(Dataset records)
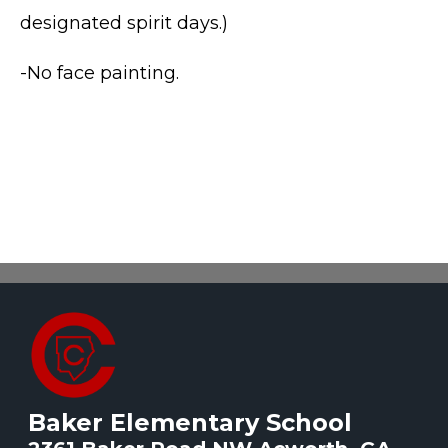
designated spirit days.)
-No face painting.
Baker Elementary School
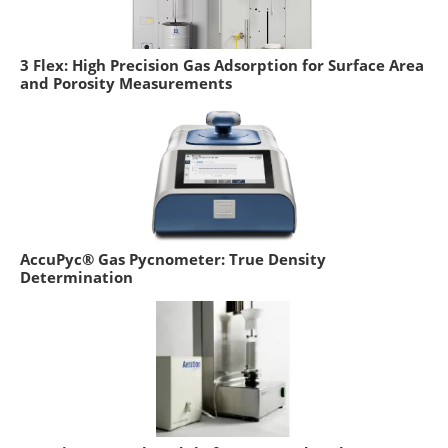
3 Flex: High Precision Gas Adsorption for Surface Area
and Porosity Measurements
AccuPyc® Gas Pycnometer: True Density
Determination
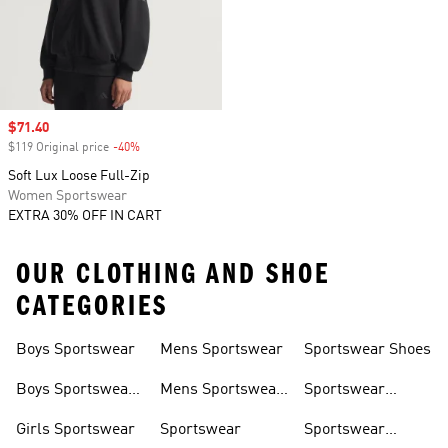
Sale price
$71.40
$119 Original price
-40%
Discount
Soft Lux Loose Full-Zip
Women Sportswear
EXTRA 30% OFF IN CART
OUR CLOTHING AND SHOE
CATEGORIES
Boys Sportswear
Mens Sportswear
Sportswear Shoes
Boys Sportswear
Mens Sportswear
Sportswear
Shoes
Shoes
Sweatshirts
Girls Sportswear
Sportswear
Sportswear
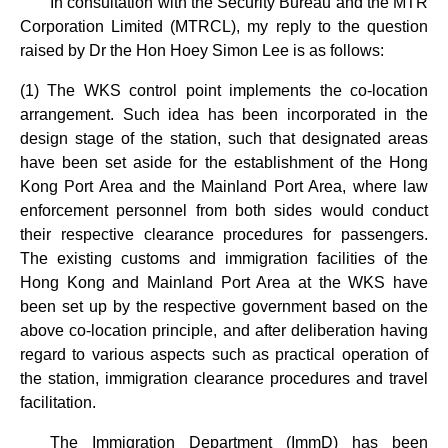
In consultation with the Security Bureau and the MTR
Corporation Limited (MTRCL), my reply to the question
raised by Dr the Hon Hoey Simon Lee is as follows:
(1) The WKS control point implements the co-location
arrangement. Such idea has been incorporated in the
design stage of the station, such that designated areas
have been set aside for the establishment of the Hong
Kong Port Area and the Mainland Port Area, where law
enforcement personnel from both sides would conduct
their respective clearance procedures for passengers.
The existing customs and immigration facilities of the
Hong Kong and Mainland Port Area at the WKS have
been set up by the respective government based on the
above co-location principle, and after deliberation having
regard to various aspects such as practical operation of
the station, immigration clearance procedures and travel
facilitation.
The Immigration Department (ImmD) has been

==

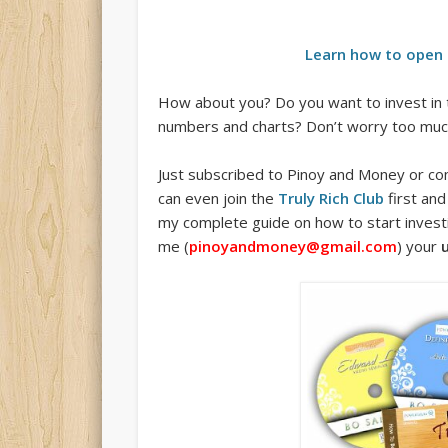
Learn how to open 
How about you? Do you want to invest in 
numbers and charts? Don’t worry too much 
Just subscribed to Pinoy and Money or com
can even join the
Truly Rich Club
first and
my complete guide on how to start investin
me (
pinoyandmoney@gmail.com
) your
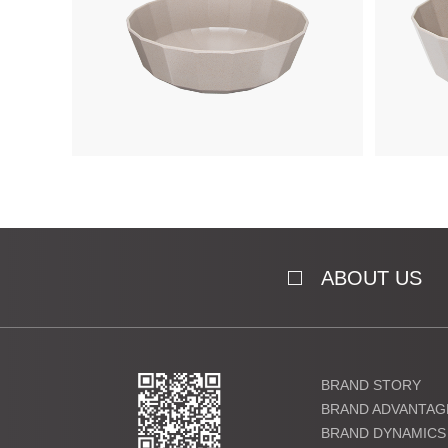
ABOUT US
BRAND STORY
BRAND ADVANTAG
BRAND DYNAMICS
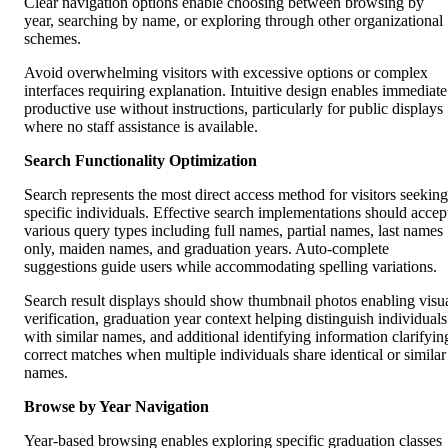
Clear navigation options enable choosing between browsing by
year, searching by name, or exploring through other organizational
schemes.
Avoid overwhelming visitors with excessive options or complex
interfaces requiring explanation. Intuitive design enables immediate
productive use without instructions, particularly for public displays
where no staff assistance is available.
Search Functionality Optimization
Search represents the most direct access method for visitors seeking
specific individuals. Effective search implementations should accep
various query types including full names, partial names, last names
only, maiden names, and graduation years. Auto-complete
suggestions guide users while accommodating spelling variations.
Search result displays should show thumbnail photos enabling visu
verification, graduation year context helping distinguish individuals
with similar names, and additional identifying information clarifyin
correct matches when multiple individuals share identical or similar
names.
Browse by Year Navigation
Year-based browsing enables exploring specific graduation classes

* * *

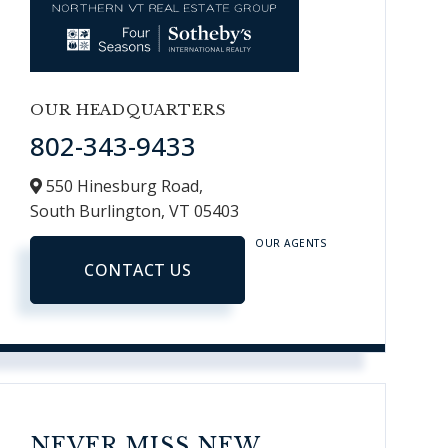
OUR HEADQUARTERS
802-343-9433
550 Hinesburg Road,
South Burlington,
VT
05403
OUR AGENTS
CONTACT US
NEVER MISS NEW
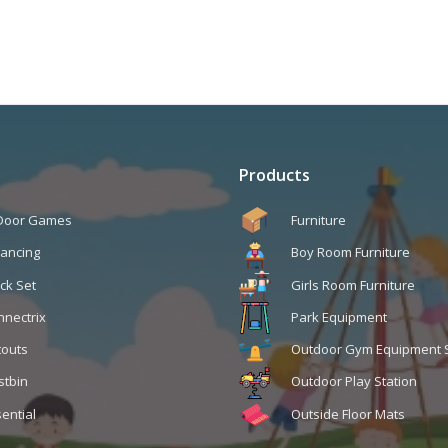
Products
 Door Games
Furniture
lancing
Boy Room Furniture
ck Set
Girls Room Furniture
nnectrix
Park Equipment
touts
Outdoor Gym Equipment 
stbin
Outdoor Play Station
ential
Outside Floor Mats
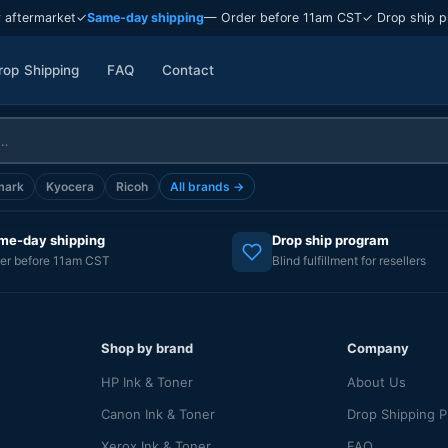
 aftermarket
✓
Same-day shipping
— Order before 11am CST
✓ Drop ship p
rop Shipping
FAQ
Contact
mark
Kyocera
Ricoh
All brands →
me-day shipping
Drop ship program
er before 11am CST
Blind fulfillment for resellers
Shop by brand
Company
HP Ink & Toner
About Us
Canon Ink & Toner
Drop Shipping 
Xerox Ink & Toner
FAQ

WHAT YOU HAVE TO DO: In how many lines of the data does the string "procedures" occur? Answer with the number and nothing else.

WRITTEN ANSWER: 2